Mas segundo as considerações do geólogo e analista ambiental do Ibama Luiz Brait Filho, feitas em novembro de 2005, e anexadas ao processo judicial, as ações não foram suficientes para evitar a degradação ambiental. O garimpo não se limitava ao Amazonas, mas se estendia por mil quilômetros do rio, entre Abunã (RO) e Novo Aripuanâ (AM).
O projeto do governo estadual, segundo a argumentação do Ibama, teria deixado de considerar vários aspectos ambientais importantes da atividade, como a proibição de trabalhar em margens ou barrancos de rios, a limitação do uso de bombas de sucção ou o número de balsas por área – cuidados que poderiam amenizar os danos ambientais provocados pelo garimpo.
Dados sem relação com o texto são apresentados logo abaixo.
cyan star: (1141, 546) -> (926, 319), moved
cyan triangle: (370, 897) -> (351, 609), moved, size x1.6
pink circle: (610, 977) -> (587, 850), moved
O documento afirma ainda que os garimpeiros continuavam a usar mercúrio e, apesar dos equipamentos entregues pela secretaria estadual, a destinação do metal não foi determinada no projeto. Faltavam também as orientações para a compra do material, que deveria ser feita com comerciantes cadastrados pelo Ibama. Por último, segundo o documento, a SDS teria deixado de fazer recomendações sobre a atividade no entorno da Flona Humaitá.
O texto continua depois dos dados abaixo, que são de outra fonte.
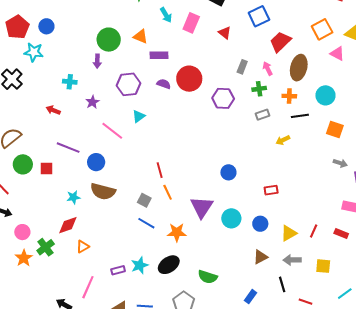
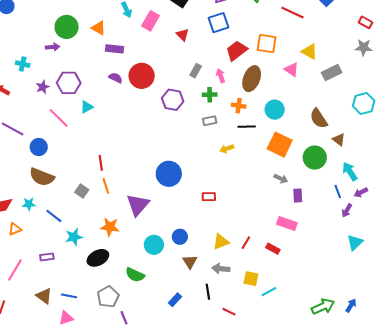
orange square: (322, 29) -> (267, 44), moved, turned 30
purple arrow: (97, 61) -> (53, 47), turned -104
purple hexagon: (128, 84) -> (69, 83), moved
orange square: (335, 129) -> (280, 145), size x1.4
blue circle: (228, 172) -> (169, 174), size x1.6
cyan star: (73, 197) -> (29, 204), moved
cyan circle: (231, 218) -> (154, 245), moved
blue line: (146, 223) -> (54, 216), moved
blue circle: (260, 224) -> (180, 237), moved
brown triangle: (261, 257) -> (190, 262), turned -42
cyan star: (140, 265) -> (74, 237), moved
cyan line: (345, 294) -> (269, 292), moved

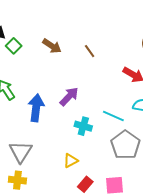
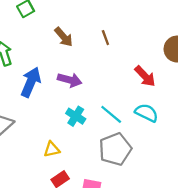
brown arrow: (52, 46) -> (64, 37), moved
purple arrow: (69, 96) -> (70, 80), turned 45

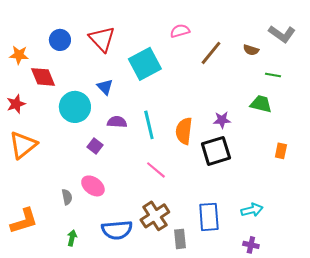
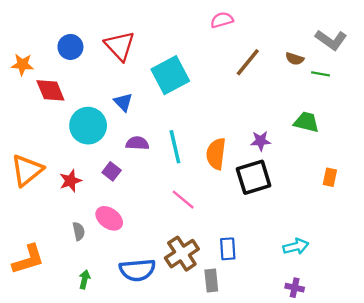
pink semicircle: (180, 31) -> (222, 20), moved
green line: (273, 75) -> (320, 74), moved
red star: (16, 104) -> (70, 181), moved
blue rectangle: (209, 217) -> (228, 249), moved, size x0.7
No Eldorado do Juma, o governo do estado pretende executar um processo semelhante ao do rio Madeira. A cooperativa de garimpeiros já está criada. Apesar do Eldorado do Juma não constar na ação proposta pelo Ibama e pela Advocacia Geral da União, o juiz entendeu que o ouro extraído, por estar no subsolo, é um bem da União, além da área onde ocorre a lavra supostamente fazer parte de um Projeto de Assentamento do Incra. Portanto, caberia ao órgão federal, no caso o Ibama, o processo de licenciamento ambiental.
* O jornalista Vandré Fonseca vive na Amazônia há dez anos. Morou primeiro em Roraima, agora está em Manaus.